If not intentional, the delay in this case was, at a minimum, caused by negligence, and Defendant was prejudiced by the delay. During the extensive delay, Defendant continued to reside openly and notoriously thereafter, but law enforcement did not choose to pursue or arrest him. During that time, Defendant resided in Kern County and he could have easily been located should the Prosecution wish to pursue the charges against him.
Had Defendant’s prosecution proceeded with haste he could have possibly presented evidence to prove that he was not the driver of the vehicle (which was found parked), presented evidence to disprove the offense (such as testimony as to his level of sobriety), or presented other such exculpatory evidence. However, such evidence has been lost, or at least deteriorated, by the passage of time.

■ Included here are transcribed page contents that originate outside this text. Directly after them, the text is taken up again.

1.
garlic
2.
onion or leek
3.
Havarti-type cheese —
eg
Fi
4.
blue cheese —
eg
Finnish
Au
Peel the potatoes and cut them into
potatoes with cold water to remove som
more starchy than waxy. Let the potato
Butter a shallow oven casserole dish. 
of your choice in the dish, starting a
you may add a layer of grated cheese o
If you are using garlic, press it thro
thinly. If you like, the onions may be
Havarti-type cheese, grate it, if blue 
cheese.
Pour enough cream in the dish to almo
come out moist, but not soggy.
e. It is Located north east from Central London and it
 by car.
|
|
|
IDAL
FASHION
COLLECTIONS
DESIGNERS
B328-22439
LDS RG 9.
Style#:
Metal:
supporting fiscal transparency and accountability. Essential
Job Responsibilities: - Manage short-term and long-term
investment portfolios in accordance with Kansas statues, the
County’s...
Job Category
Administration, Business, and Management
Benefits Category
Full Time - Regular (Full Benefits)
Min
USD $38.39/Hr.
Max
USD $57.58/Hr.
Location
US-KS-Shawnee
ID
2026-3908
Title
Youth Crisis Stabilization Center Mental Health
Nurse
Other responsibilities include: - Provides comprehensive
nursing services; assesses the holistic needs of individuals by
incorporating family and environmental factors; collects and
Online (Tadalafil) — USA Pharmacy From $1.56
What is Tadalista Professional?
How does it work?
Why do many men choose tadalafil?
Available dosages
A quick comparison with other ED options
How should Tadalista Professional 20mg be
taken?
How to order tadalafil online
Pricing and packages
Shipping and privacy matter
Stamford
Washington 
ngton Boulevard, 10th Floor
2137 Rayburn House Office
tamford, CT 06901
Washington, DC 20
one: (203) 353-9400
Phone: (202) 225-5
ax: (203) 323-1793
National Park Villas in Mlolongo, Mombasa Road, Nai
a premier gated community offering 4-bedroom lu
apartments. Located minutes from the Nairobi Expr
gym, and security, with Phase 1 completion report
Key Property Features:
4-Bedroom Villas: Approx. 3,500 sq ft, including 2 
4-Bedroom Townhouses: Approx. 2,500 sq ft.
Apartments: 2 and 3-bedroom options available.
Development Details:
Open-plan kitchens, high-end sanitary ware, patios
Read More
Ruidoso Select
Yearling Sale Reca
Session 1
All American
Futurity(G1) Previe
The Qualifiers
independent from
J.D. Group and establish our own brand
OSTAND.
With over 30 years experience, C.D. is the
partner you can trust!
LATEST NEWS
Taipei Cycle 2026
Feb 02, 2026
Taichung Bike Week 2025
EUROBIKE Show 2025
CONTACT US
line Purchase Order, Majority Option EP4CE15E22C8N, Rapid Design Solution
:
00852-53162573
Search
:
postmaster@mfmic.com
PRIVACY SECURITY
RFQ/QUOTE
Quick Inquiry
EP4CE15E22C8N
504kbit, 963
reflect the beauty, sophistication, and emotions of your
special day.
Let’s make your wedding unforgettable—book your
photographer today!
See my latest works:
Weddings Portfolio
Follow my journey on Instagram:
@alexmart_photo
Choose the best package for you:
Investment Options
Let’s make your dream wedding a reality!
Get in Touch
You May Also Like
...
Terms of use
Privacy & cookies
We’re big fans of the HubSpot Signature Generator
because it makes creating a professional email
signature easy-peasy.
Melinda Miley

In People v. Hill (1984) 37 Cal. 3rd 491, the Supreme Court stated that fading memories of prosecution witnesses that prevent adequate cross-examination on a material issue may constitute sufficient prejudice to warrant a finding of denial of due process. Likewise, in Ibarra v. Municipal Court (1984) 162 Cal. App. 3rd 853, the Court of Appeal stated that the fading memory of the defendant must be considered by the court in determining prejudice.
In Doggett v. U.S. (1992) 505 U.S. 647, the United States Supreme Court examined the cognizable categories of prejudice that could result to the defendant:
We have observed in prior cases that unreasonable delay between formal accusation and trial threatens to produce more than one sort of harm, including… “the possibility that the [accused’s] defense will be impaired” by dimming memories and loss of exculpatory evidence. . .. Of these forms of prejudice, “the most serious is the last, because the inability of a defendant adequately to prepare his case skews the fairness of the entire system.”
As our Supreme Court explained in Jones v. Superior Court (1970) 3 Cal. 3rd 734, 740:
Petitioner was clearly prejudiced. The most obvious prejudicial effect of the long pre-arrest delay was to seriously impair his ability to recall and to secure evidence of his activities at the time of the events in question. Delaying the arrest of the accused may hinder his ability to recall or reconstruct his whereabouts at the time the alleged offense occur.
In misdemeanor cases, prejudice must be presumed for delay more than a year and dismissal is required without any further showing (Serna v. Superior Court (1985) 40 Cal. 3rd 239, 252; see also Stabio v. Superior Court (1994) 21 Cal. App. 4th 1488).
EVEN MINIMAL PREJUDICE MUST BE BALANCED AGAINST THE JUSTIFICATION FOR THE DELAY
Even if the prejudice to the Defendant appears to be minimal, the court must conduct a hearing to balance the prejudice against the justification for the delay. (Garcia v. Superior Court (1984) 163 Cal. App. 3rd 148 (1984); Ibarra v. Municipal Court (1984) 162 Cal. App. 3rd 853).
In the instant case, there appears to be no reason for the extended delay. The Prosecution simply did not take actions to move the matter forward.